Closed-loop outcome learning and prioritization: Repeated emphasis on higher recovery, prioritized workqueues, and analytics identifying payor and denial patterns implies they feed claim outcomes back into models/heuristics to refine triage and prioritization. That creates a learning loop (supervised signal = recovered revenue) uncommon in simple rule-based RPA.

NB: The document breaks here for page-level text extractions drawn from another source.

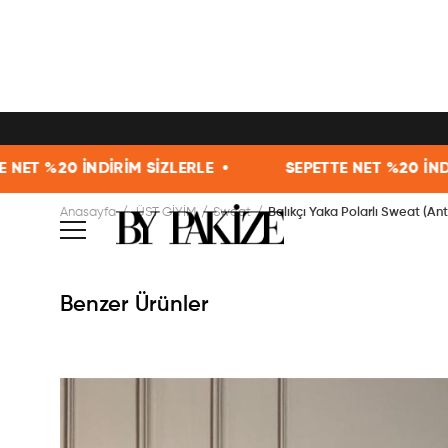
İRİM SİZLERLE •
SEPETTE NET %20 İNDİRİM SİZLERLE
Anasayfa
ÜST GİYİM
Sweat
Balıkçı Yaka Polarlı Sweat (Ant
Benzer Ürünler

Multi-modal automation surface: Claims are 'worked end-to-end' including first-touch automation, resubmission, follow-ups and payor interactions — meaning integrations span EHR/PM APIs, EDI (X12 837/835), payer portals (likely via RPA/selenium-like tooling), and natural language outputs (appeals letters, phone scripts). Managing all these modalities is technically unusual in depth and breadth.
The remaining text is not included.